But he grew, and school years came. With it came sports and extra curricular. We joked about the years lasting forever. In ways, they seemed to stretch endlessly when we were in them. During those years, there are many days I would have given anything for more sleep, more time at home, more quiet moments.

But this month changes everything. He leaves this month. On the 12th day of August, he’s leaving. Maybe you’re reading this and he’s already left. Maybe you’re reading this and he’s about to leave.

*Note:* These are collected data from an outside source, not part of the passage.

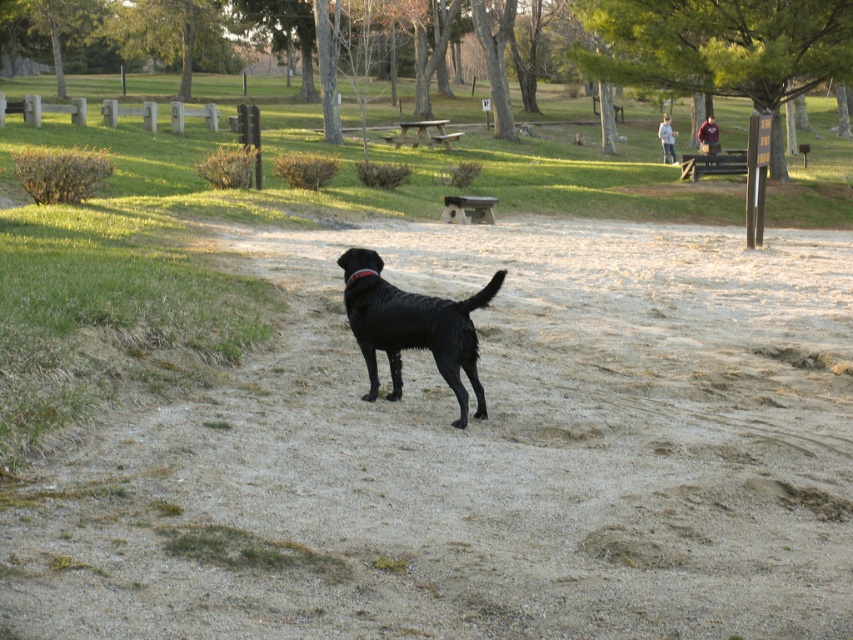 You are a park visitor who wants to take a photo of both the sandy textured dog at center and the shiny black dog at center in the same frame. Given that your camera has a maximum focal length that allows capturing objects up to 2 meters apart, will you be able to include both dogs in one photo?

The sandy textured dog at center and the shiny black dog at center are 2.32 meters apart from each other. Since the distance between them exceeds the camera maximum focal length of 2 meters, you won not be able to capture both dogs in the same photo.

You are a photographer trying to capture both the sandy textured dog at center and the shiny black dog at center in the same frame. Which dog should you adjust your camera angle to focus on first to ensure both are in the frame?

The sandy textured dog at center might be wider than the shiny black dog at center, so you should focus on the wider sandy textured dog at center first to ensure both fit within the frame. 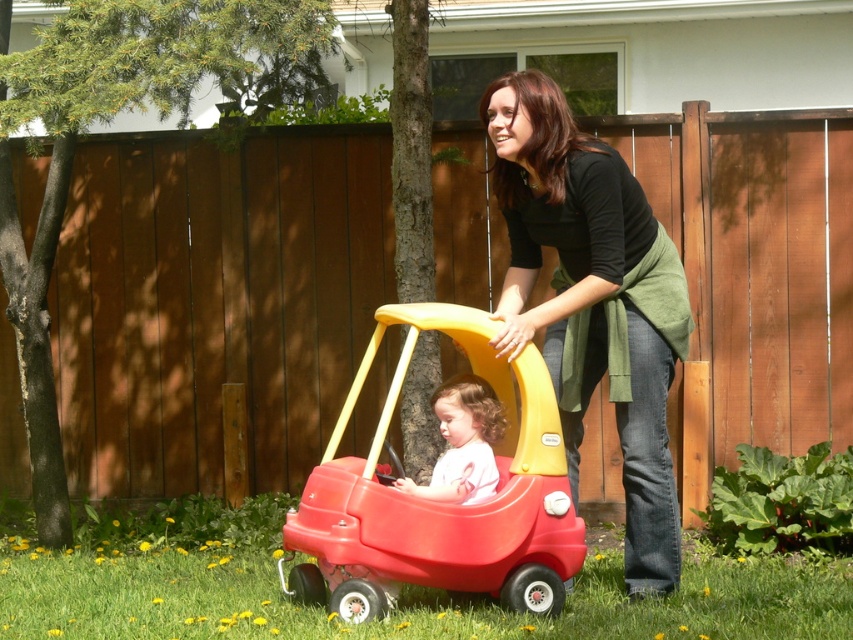 Can you confirm if black matte shirt at center is wider than matte pink shirt at center?

Yes, black matte shirt at center is wider than matte pink shirt at center.

Which is above, black matte shirt at center or matte pink shirt at center?

black matte shirt at center

I want to click on black matte shirt at center, so click(x=593, y=300).

Between point (664, 536) and point (386, 518), which one is positioned behind?

Point (664, 536)

You are a GUI agent. You are given a task and a screenshot of the screen. Output one action in this format:
    pyautogui.click(x=<x>, y=<y>)
    Task: Click on the black matte shirt at center
    The width and height of the screenshot is (853, 640).
    Given the screenshot: What is the action you would take?
    pyautogui.click(x=593, y=300)

You are a GUI agent. You are given a task and a screenshot of the screen. Output one action in this format:
    pyautogui.click(x=<x>, y=<y>)
    Task: Click on the black matte shirt at center
    This screenshot has height=640, width=853.
    Given the screenshot: What is the action you would take?
    pyautogui.click(x=593, y=300)

Is red plastic toy car at center bigger than matte pink shirt at center?

Correct, red plastic toy car at center is larger in size than matte pink shirt at center.

Can you confirm if red plastic toy car at center is positioned below matte pink shirt at center?

Correct, red plastic toy car at center is located below matte pink shirt at center.

Find the location of a particular element. The width and height of the screenshot is (853, 640). red plastic toy car at center is located at coordinates (442, 502). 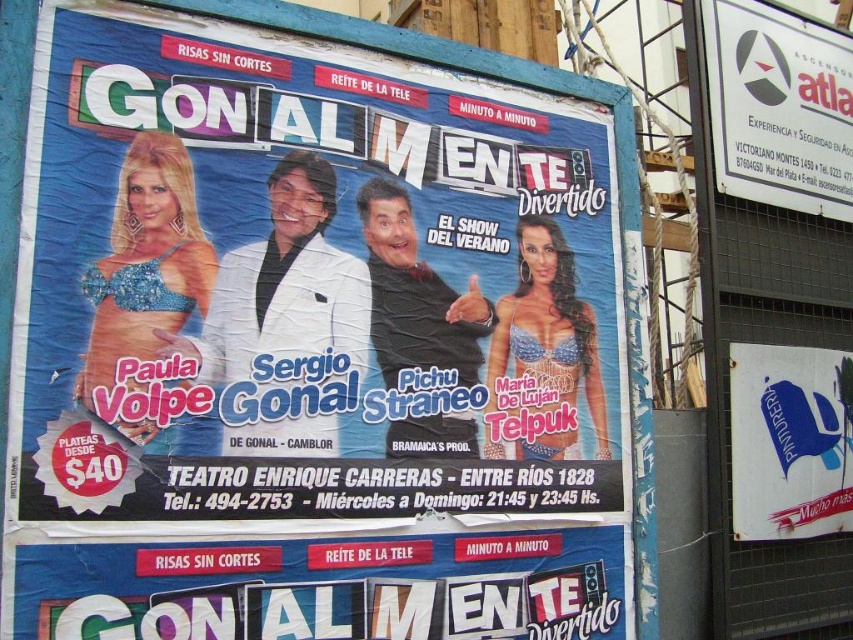 Is point (456, 468) behind point (364, 627)?

Yes, it is.

Who is more distant from viewer, (112, 284) or (584, 618)?

Positioned behind is point (584, 618).

The height and width of the screenshot is (640, 853). What are the coordinates of `blue paper poster at upper left` in the screenshot? It's located at (305, 284).

Is point (331, 544) behind point (759, 28)?

No.

Is the position of blue cardboard sign at center more distant than that of white plastic sign at upper right?

No, it is in front of white plastic sign at upper right.

Who is more forward, (25,632) or (782,93)?

Point (25,632) is in front.

I want to click on blue cardboard sign at center, so click(x=322, y=586).

Does blue paper poster at upper left have a greater height compared to white plastic sign at upper right?

Yes.

Can you confirm if blue paper poster at upper left is positioned below white plastic sign at upper right?

Indeed, blue paper poster at upper left is positioned under white plastic sign at upper right.

The width and height of the screenshot is (853, 640). Describe the element at coordinates (305, 284) in the screenshot. I see `blue paper poster at upper left` at that location.

Locate an element on the screen. The height and width of the screenshot is (640, 853). blue paper poster at upper left is located at coordinates (305, 284). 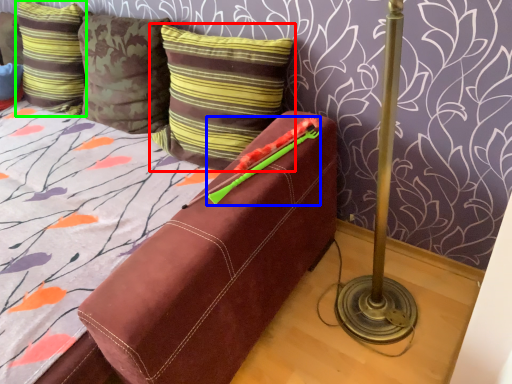 Question: Which is nearer to the pillow (highlighted by a red box)? crayon (highlighted by a blue box) or pillow (highlighted by a green box).

Choices:
 (A) crayon
 (B) pillow

Answer: (A) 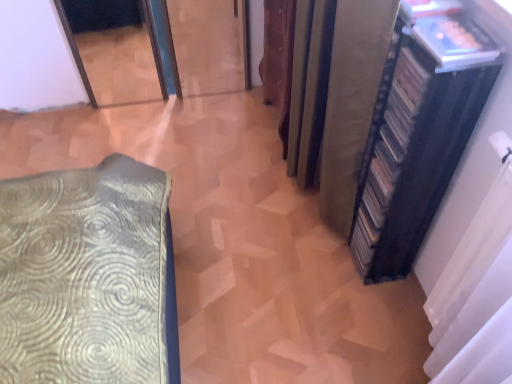 Find the location of a particular element. This screenshot has width=512, height=384. translucent plastic book at upper right is located at coordinates (455, 41).

In the scene shown: Measure the distance between point (443, 44) and camera.

A distance of 35.08 inches exists between point (443, 44) and camera.

Locate an element on the screen. The height and width of the screenshot is (384, 512). black matte bookshelf at right is located at coordinates (419, 131).

Identify the location of silky beige curtain at right, marked as the first curtain in a left-to-right arrangement. (352, 102).

Locate an element on the screen. This screenshot has height=384, width=512. translucent plastic book at upper right is located at coordinates (455, 41).

Considering the positions of objects silky beige curtain at right, placed as the 2th curtain when sorted from right to left, and black matte bookshelf at right in the image provided, who is more to the right, silky beige curtain at right, placed as the 2th curtain when sorted from right to left, or black matte bookshelf at right?

From the viewer's perspective, black matte bookshelf at right appears more on the right side.

Which is correct: silky beige curtain at right, marked as the first curtain in a left-to-right arrangement, is inside black matte bookshelf at right, or outside of it?

silky beige curtain at right, marked as the first curtain in a left-to-right arrangement, exists outside the volume of black matte bookshelf at right.

From the image's perspective, is silky beige curtain at right, placed as the 2th curtain when sorted from right to left, located above or below black matte bookshelf at right?

From the image's perspective, silky beige curtain at right, placed as the 2th curtain when sorted from right to left, appears above black matte bookshelf at right.

Is silky beige curtain at right, placed as the 2th curtain when sorted from right to left, shorter than black matte bookshelf at right?

No.

Is black matte curtain at right, which appears as the first curtain when viewed from the right, positioned with its back to silky beige curtain at right, marked as the first curtain in a left-to-right arrangement?

No, black matte curtain at right, which appears as the first curtain when viewed from the right,'s orientation is not away from silky beige curtain at right, marked as the first curtain in a left-to-right arrangement.

From a real-world perspective, is black matte curtain at right, which ranks as the second curtain in left-to-right order, positioned above or below silky beige curtain at right, marked as the first curtain in a left-to-right arrangement?

black matte curtain at right, which ranks as the second curtain in left-to-right order, is below silky beige curtain at right, marked as the first curtain in a left-to-right arrangement.

Is the position of black matte curtain at right, which appears as the first curtain when viewed from the right, more distant than that of silky beige curtain at right, placed as the 2th curtain when sorted from right to left?

No.

The image size is (512, 384). I want to click on curtain located behind the black matte curtain at right, which ranks as the second curtain in left-to-right order, so click(352, 102).

Based on the photo, which is further, (337, 182) or (499, 260)?

The point (337, 182) is behind.

Does silky beige curtain at right, placed as the 2th curtain when sorted from right to left, appear on the left side of black matte curtain at right, which appears as the first curtain when viewed from the right?

Yes.

Is silky beige curtain at right, marked as the first curtain in a left-to-right arrangement, turned away from black matte curtain at right, which appears as the first curtain when viewed from the right?

That's not correct — silky beige curtain at right, marked as the first curtain in a left-to-right arrangement, is not looking away from black matte curtain at right, which appears as the first curtain when viewed from the right.

Does translucent plastic book at upper right turn towards black matte curtain at right, which appears as the first curtain when viewed from the right?

No, translucent plastic book at upper right does not turn towards black matte curtain at right, which appears as the first curtain when viewed from the right.

Is there a large distance between translucent plastic book at upper right and black matte curtain at right, which ranks as the second curtain in left-to-right order?

No, there isn't a large distance between translucent plastic book at upper right and black matte curtain at right, which ranks as the second curtain in left-to-right order.

Which object is positioned more to the right, translucent plastic book at upper right or black matte curtain at right, which appears as the first curtain when viewed from the right?

black matte curtain at right, which appears as the first curtain when viewed from the right.

Is translucent plastic book at upper right positioned in front of black matte curtain at right, which appears as the first curtain when viewed from the right?

No.

From the image's perspective, starting from the translucent plastic book at upper right, which curtain is the 1st one below? Please provide its 2D coordinates.

[(352, 102)]

Is silky beige curtain at right, placed as the 2th curtain when sorted from right to left, beside translucent plastic book at upper right?

No, silky beige curtain at right, placed as the 2th curtain when sorted from right to left, is not next to translucent plastic book at upper right.

From a real-world perspective, which object rests below the other?

silky beige curtain at right, marked as the first curtain in a left-to-right arrangement, from a real-world perspective.

In the image, is translucent plastic book at upper right positioned in front of or behind silky beige curtain at right, marked as the first curtain in a left-to-right arrangement?

Visually, translucent plastic book at upper right is located in front of silky beige curtain at right, marked as the first curtain in a left-to-right arrangement.

Does translucent plastic book at upper right appear on the right side of silky beige curtain at right, placed as the 2th curtain when sorted from right to left?

Yes, translucent plastic book at upper right is to the right of silky beige curtain at right, placed as the 2th curtain when sorted from right to left.

Is translucent plastic book at upper right aimed at silky beige curtain at right, marked as the first curtain in a left-to-right arrangement?

No, translucent plastic book at upper right is not turned towards silky beige curtain at right, marked as the first curtain in a left-to-right arrangement.

Is translucent plastic book at upper right inside the boundaries of black matte bookshelf at right, or outside?

translucent plastic book at upper right is contained in black matte bookshelf at right.

Does translucent plastic book at upper right have a larger size compared to black matte bookshelf at right?

Incorrect, translucent plastic book at upper right is not larger than black matte bookshelf at right.

Based on the photo, between translucent plastic book at upper right and black matte bookshelf at right, which one is positioned behind?

translucent plastic book at upper right.

You are a GUI agent. You are given a task and a screenshot of the screen. Output one action in this format:
    pyautogui.click(x=<x>, y=<y>)
    Task: Click on the bookshelf below the silky beige curtain at right, marked as the first curtain in a left-to-right arrangement (from the image's perspective)
    The width and height of the screenshot is (512, 384).
    Given the screenshot: What is the action you would take?
    pyautogui.click(x=419, y=131)

What are the coordinates of `curtain above the black matte curtain at right, which ranks as the second curtain in left-to-right order (from a real-world perspective)` in the screenshot? It's located at (352, 102).

Based on their spatial positions, is black matte bookshelf at right or black matte curtain at right, which ranks as the second curtain in left-to-right order, further from translucent plastic book at upper right?

black matte curtain at right, which ranks as the second curtain in left-to-right order.

From the image, which object appears to be farther from silky beige curtain at right, placed as the 2th curtain when sorted from right to left, translucent plastic book at upper right or black matte curtain at right, which ranks as the second curtain in left-to-right order?

black matte curtain at right, which ranks as the second curtain in left-to-right order, is positioned further to the anchor silky beige curtain at right, placed as the 2th curtain when sorted from right to left.

Estimate the real-world distances between objects in this image. Which object is further from black matte curtain at right, which appears as the first curtain when viewed from the right, black matte bookshelf at right or translucent plastic book at upper right?

Among the two, translucent plastic book at upper right is located further to black matte curtain at right, which appears as the first curtain when viewed from the right.

Looking at the image, which one is located further to translucent plastic book at upper right, black matte bookshelf at right or silky beige curtain at right, placed as the 2th curtain when sorted from right to left?

silky beige curtain at right, placed as the 2th curtain when sorted from right to left.

Based on their spatial positions, is silky beige curtain at right, placed as the 2th curtain when sorted from right to left, or black matte bookshelf at right closer to black matte curtain at right, which appears as the first curtain when viewed from the right?

Among the two, black matte bookshelf at right is located nearer to black matte curtain at right, which appears as the first curtain when viewed from the right.

Which object lies nearer to the anchor point black matte bookshelf at right, translucent plastic book at upper right or black matte curtain at right, which appears as the first curtain when viewed from the right?

Based on the image, translucent plastic book at upper right appears to be nearer to black matte bookshelf at right.

When comparing their distances from translucent plastic book at upper right, does silky beige curtain at right, marked as the first curtain in a left-to-right arrangement, or black matte bookshelf at right seem closer?

black matte bookshelf at right is closer to translucent plastic book at upper right.

Looking at the image, which one is located further to black matte curtain at right, which ranks as the second curtain in left-to-right order, translucent plastic book at upper right or silky beige curtain at right, marked as the first curtain in a left-to-right arrangement?

silky beige curtain at right, marked as the first curtain in a left-to-right arrangement, lies further to black matte curtain at right, which ranks as the second curtain in left-to-right order, than the other object.

Where is `curtain that lies between translucent plastic book at upper right and black matte curtain at right, which appears as the first curtain when viewed from the right, from top to bottom`? The width and height of the screenshot is (512, 384). curtain that lies between translucent plastic book at upper right and black matte curtain at right, which appears as the first curtain when viewed from the right, from top to bottom is located at coordinates (352, 102).

The height and width of the screenshot is (384, 512). Find the location of `bookshelf between translucent plastic book at upper right and black matte curtain at right, which appears as the first curtain when viewed from the right, in the vertical direction`. bookshelf between translucent plastic book at upper right and black matte curtain at right, which appears as the first curtain when viewed from the right, in the vertical direction is located at coordinates (419, 131).

Image resolution: width=512 pixels, height=384 pixels. I want to click on curtain between translucent plastic book at upper right and black matte bookshelf at right in the vertical direction, so click(x=352, y=102).

The height and width of the screenshot is (384, 512). What are the coordinates of `bookshelf between silky beige curtain at right, placed as the 2th curtain when sorted from right to left, and black matte curtain at right, which appears as the first curtain when viewed from the right, from top to bottom` in the screenshot? It's located at (419, 131). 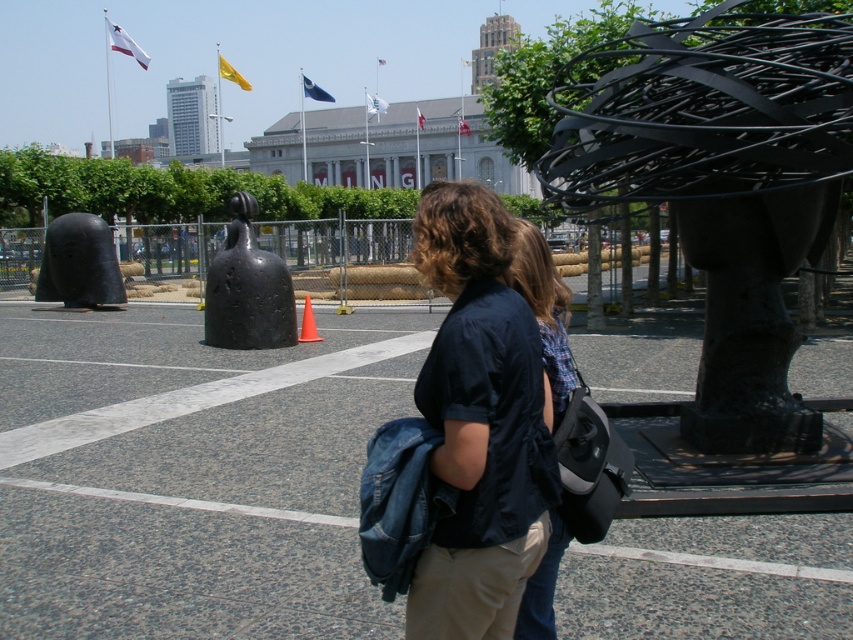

It’s college, and it’s what he wants. It’s only a little less than two hours away. Louisiana State University. LSU. He’ll be in his own dorm, gone for weeks at a time without a chance to come home. He’s a member of Tiger Band, so his fall schedule doesn’t allow him to come home often on the weekends. I’m sure we will call and Facetime frequently, but he won’t be coming home to our house. To our family. To our dinner table.

The mixed emotions are real – proud to see him make his own way. Sad to see him leave the home we have created. The questions rolling through my mind over the past months of him at home often sound like a “to do” list to myself. Did I teach him enough about safety? Can he do a good job balancing his checking account? Does he know how to carefully select friends? Will he balance school and fun and do well at both?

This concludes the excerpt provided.